Mike Mussina is potentially closing in on a call to the Hall

Will the sixth time be the charm for former Orioles and Yankees pitcher Mike Mussina? Is his call to the Hall of Fame coming on Tuesday?

He's already an Orioles Hall of Famer, inducted in August 2012, and now it seems the National Baseball Hall of Fame in Cooperstown, N.Y., may be calling. Finally.

Without throwing a pitch, Mussina has become more popular with the voters - much more popular - in recent years.

In his first year of eligibility in 2014, he got just 20.3 percent of the vote. But that has gone up to 24.6 in 2015, to 43.0 in 2016, 51.8 percent in 2017 and 63.5 last year. Mussina is getting about 82 percent of votes for this year, and that is from Ryan Thibodaux's Hall of Fame tracker, which counts actual ballots that are made public.

To some long-time Orioles fans, when I say I believe Mike Mussina is almost the pitching equivalent of Jim Palmer, you get some major pushback. I get it. Palmer is the greatest Orioles pitcher ever and a well deserved Hall of Famer. We hold him, rightly so, in the very, very highest regard. I just think Mussina is in the conversation.

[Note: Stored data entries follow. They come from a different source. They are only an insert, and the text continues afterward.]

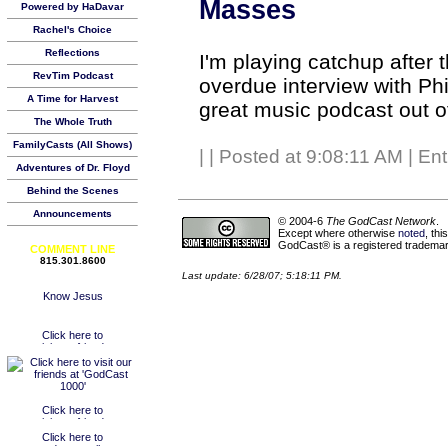
Masses
Powered by HaDavar
Rachel's Choice
Reflections
I'm playing catchup after 
RevTim Podcast
overdue interview with Ph
A Time for Harvest
great music podcast out o
The Whole Truth
FamilyCasts (All Shows)
|
| Posted at 9:08:11 AM | En
Adventures of Dr. Floyd
Behind the Scenes
Announcements
© 2004-6
The GodCast Network
.
Except where otherwise
noted
, th
GodCast® is a registered trademark
COMMENT LINE
815.301.8600
Last update: 6/28/07; 5:18:11 PM.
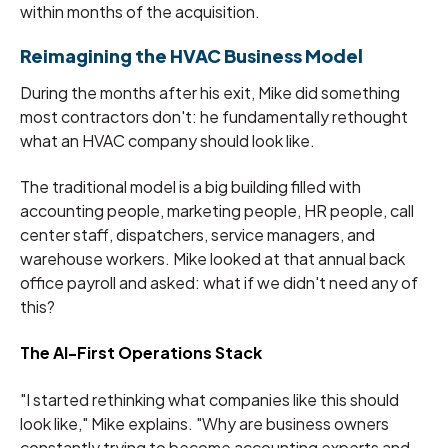
within months of the acquisition.
Reimagining the HVAC Business Model
During the months after his exit, Mike did something
most contractors don't: he fundamentally rethought
what an HVAC company should look like.
The traditional model is a big building filled with
accounting people, marketing people, HR people, call
center staff, dispatchers, service managers, and
warehouse workers. Mike looked at that annual back
office payroll and asked: what if we didn't need any of
this?
The AI-First Operations Stack
"I started rethinking what companies like this should
look like," Mike explains. "Why are business owners
constantly trying to become accounting experts and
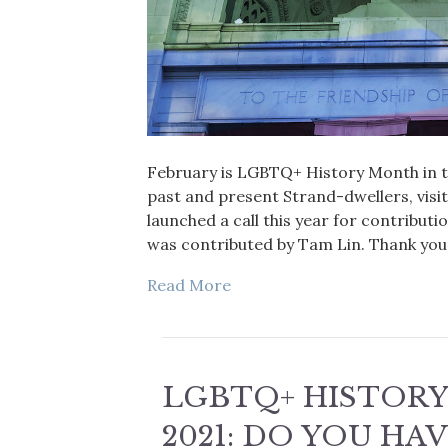
February is LGBTQ+ History Month in th
past and present Strand-dwellers, visi
launched a call this year for contribut
was contributed by Tam Lin. Thank you 
Read More
LGBTQ+ HISTOR
2021: DO YOU HA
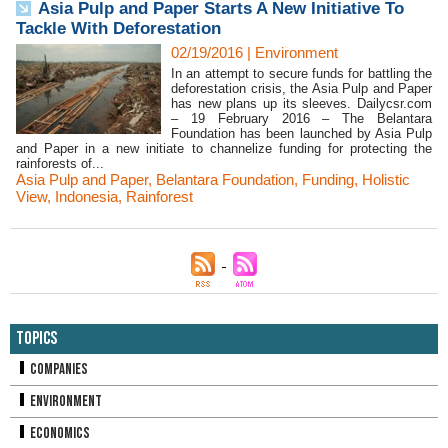
Asia Pulp and Paper Starts A New Initiative To
Tackle With Deforestation
02/19/2016
|
Environment
In an attempt to secure funds for battling the
deforestation crisis, the Asia Pulp and Paper
has new plans up its sleeves. Dailycsr.com
– 19 February 2016 – The Belantara
Foundation has been launched by Asia Pulp
and Paper in a new initiate to channelize funding for protecting the
rainforests of...
Asia Pulp and Paper
,
Belantara Foundation
,
Funding
,
Holistic
View
,
Indonesia
,
Rainforest
Topics
Companies
Environment
Economics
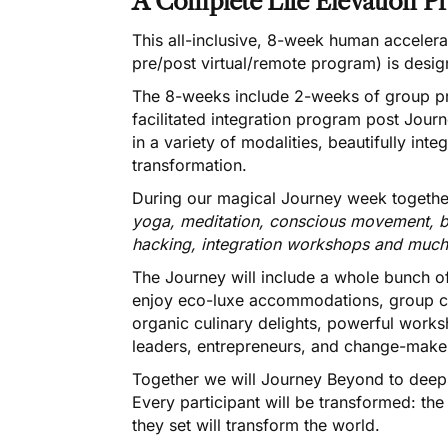
A Complete Life Elevation P
This all-inclusive, 8-week human accelera
pre/post virtual/remote program) is desi
The 8-weeks include 2-weeks of group pr
facilitated integration program post Journ
in a variety of modalities, beautifully int
transformation.
During our magical Journey week togethe
yoga, meditation, conscious movement, b
hacking, integration workshops and muc
The Journey will include a whole bunch of
enjoy eco-luxe accommodations, group ce
organic culinary delights, powerful wor
leaders, entrepreneurs, and change-make
Together we will Journey Beyond to deepl
Every participant will be transformed: the
they set will transform the world.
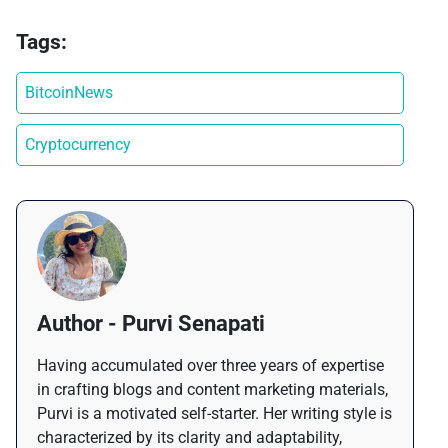
Tags:
BitcoinNews
Cryptocurrency
Author - Purvi Senapati
Having accumulated over three years of expertise
in crafting blogs and content marketing materials,
Purvi is a motivated self-starter. Her writing style is
characterized by its clarity and adaptability,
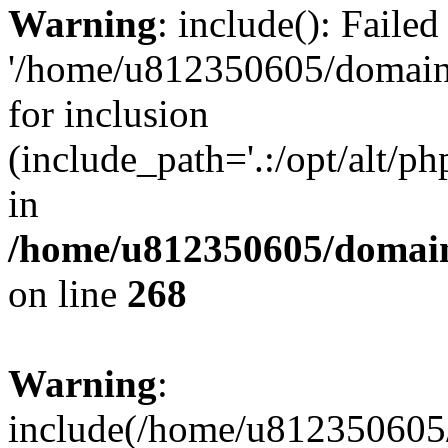
Warning
: include(): Faile
'/home/u812350605/domains
for inclusion
(include_path='.:/opt/alt/ph
in
/home/u812350605/domain
on line
268
Warning
:
include(/home/u812350605/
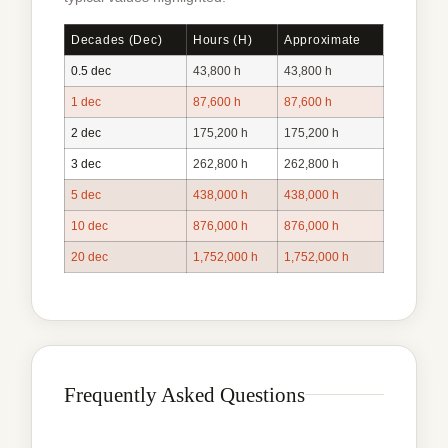
Decades (dec)
Hours (h)
Approximate
0.5 dec
43,800 h
43,800 h
1 dec
87,600 h
87,600 h
2 dec
175,200 h
175,200 h
3 dec
262,800 h
262,800 h
5 dec
438,000 h
438,000 h
10 dec
876,000 h
876,000 h
20 dec
1,752,000 h
1,752,000 h
Frequently Asked Questions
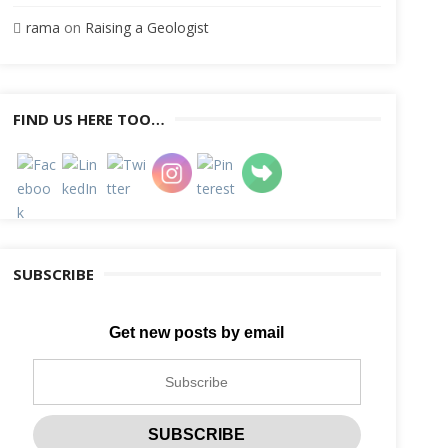
rama
on
Raising a Geologist
FIND US HERE TOO…
SUBSCRIBE
Get new posts by email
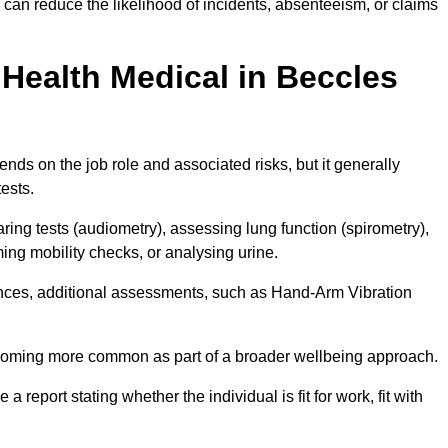
can reduce the likelihood of incidents, absenteeism, or claims
Health Medical in Beccles
ds on the job role and associated risks, but it generally
tests.
ng tests (audiometry), assessing lung function (spirometry),
ing mobility checks, or analysing urine.
ances, additional assessments, such as Hand-Arm Vibration
becoming more common as part of a broader wellbeing approach.
 a report stating whether the individual is fit for work, fit with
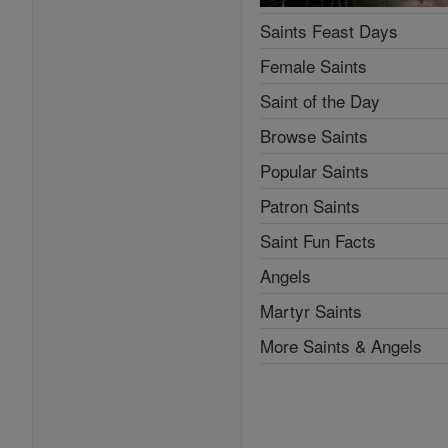
Saints Feast Days
Female Saints
Saint of the Day
Browse Saints
Popular Saints
Patron Saints
Saint Fun Facts
Angels
Martyr Saints
More Saints & Angels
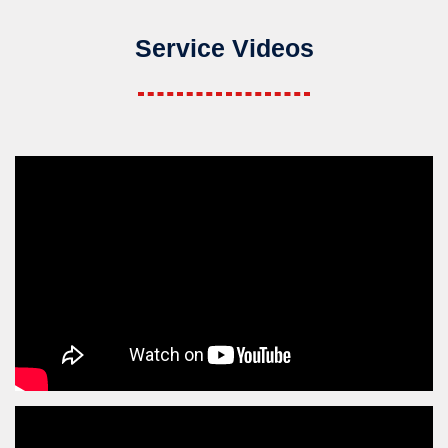
Service Videos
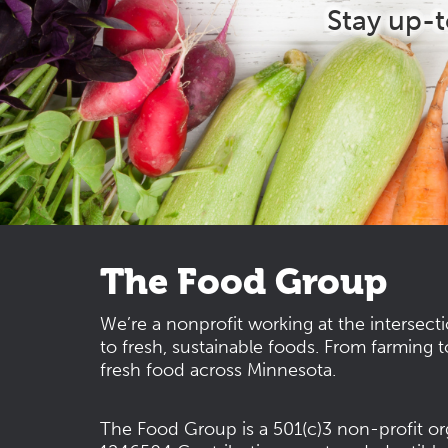
Stay up-
The Food Group
We’re a nonprofit working at the intersect
to fresh, sustainable foods. From farming t
fresh food across Minnesota.
The Food Group is a 501(c)3 non-profit or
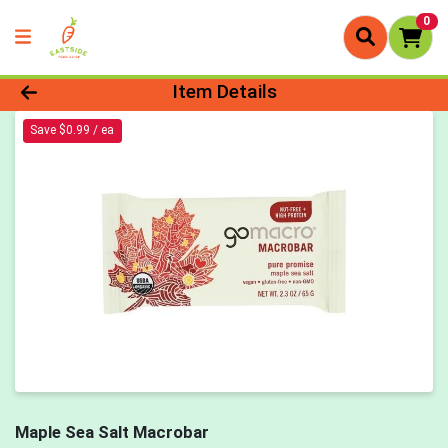
0
Product Details Page
Item Details
Save $0.99 / ea
Maple Sea Salt Macrobar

* Palmer: 268-152 with 2.86 ERA, 1.18 WHIP, 5.0 strikeouts/nine innings pitched, 125 ERA+
* Mussina: 270-153 with 3.68 ERA, 1.19 WHIP, 7.1 strikeouts/nine innings pitched, 123 ERA+

ERA+ adjusts for ballpark and era when the pitcher played, and Mussina is very close to Palmer in that one stat. At 123, he's the equal of Juan Marichal, elected to the Hall in 1983. His 123 ERA+ tops several Hall of Famers, a list that includes Nolan Ryan, Don Drysdale, Bob Feller, Bert Blyleven, Gaylord Perry, Tom Glavine and Warren Spahn. So he's keeping good company.

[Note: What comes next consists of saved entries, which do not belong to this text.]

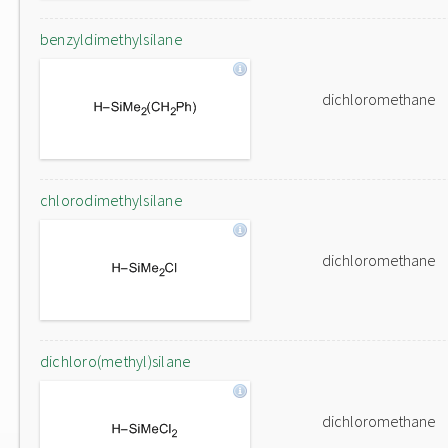
benzyldimethylsilane
dichloromethane
chlorodimethylsilane
dichloromethane
dichloro(methyl)silane
dichloromethane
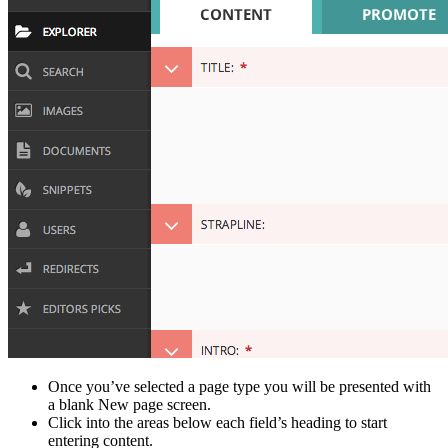
Once you’ve selected a page type you will be presented with
a blank New page screen.
Click into the areas below each field’s heading to start
entering content.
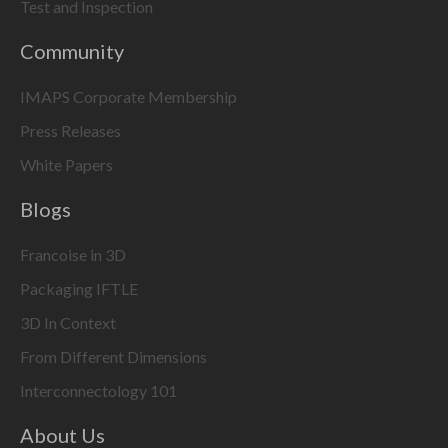
Test and Inspection
Community
IMAPS Corporate Membership
Press Releases
White Papers
Blogs
Francoise in 3D
Packaging IFTLE
3D In Context
From Different Dimensions
Interconnectology 101
About Us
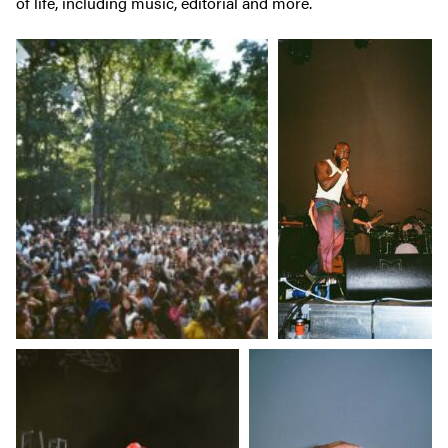
of life, including music, editorial and more.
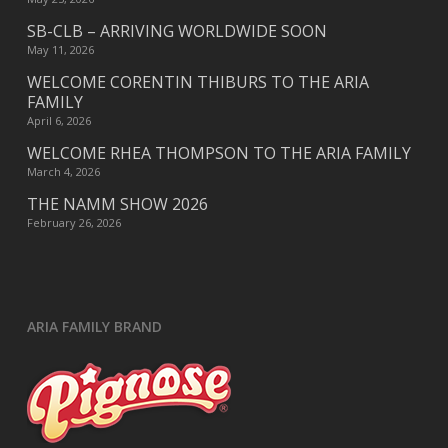
SB-CLB – ARRIVING WORLDWIDE SOON
May 11, 2026
WELCOME CORENTIN THIBURS TO THE ARIA
FAMILY
April 6, 2026
WELCOME RHEA THOMPSON TO THE ARIA FAMILY
March 4, 2026
THE NAMM SHOW 2026
February 26, 2026
ARIA FAMILY BRAND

No, Mussina never won a Cy Young Award. He was never voted top pitcher in his league. Palmer won three Cy Young Awards and was an eight-time 20-game winner. But Mussina was often among the best in the game. He finished in the top six for the Cy Young nine times in his career. That is something Palmer did eight times. And Mussina thrived over a long career spent entirely in the American League East, making well over half his starts in either Camden Yards, Fenway Park or Yankee Stadium.

Mussina would not be the first pitcher elected without a Cy Young Award on his resume. This list already includes Ryan, Marichal, Don Sutton and Phil Niekro, to name a few.

Orioles fans often ask which cap will be on Mussina's plaque if he gets the call to the Hall, Orioles or Yankees? While Mussina should have input into that, in an interview a few years back on this topic, Brad Horne of the Hall of Fame told me the Hall will make that call.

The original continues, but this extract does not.